──────── EXERCISE DATA ────────
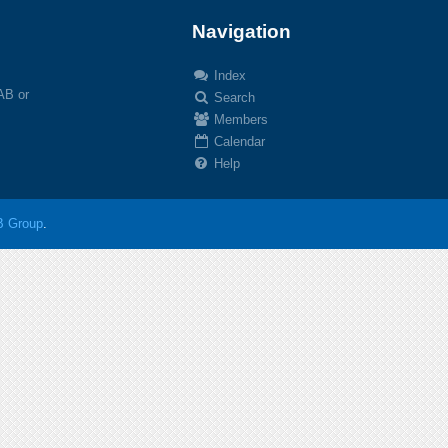
Navigation
Index
 AB or
Search
Members
Calendar
Help
 Group
.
────────
▶ **WHAT YOU NEED TO DO**
The answer must be an exact reproduction of the records, with every picture left out.

▶ **ANSWER FOR THE TASK**
Navigation
Index
 AB or
Search
Members
Calendar
Help
 Group
.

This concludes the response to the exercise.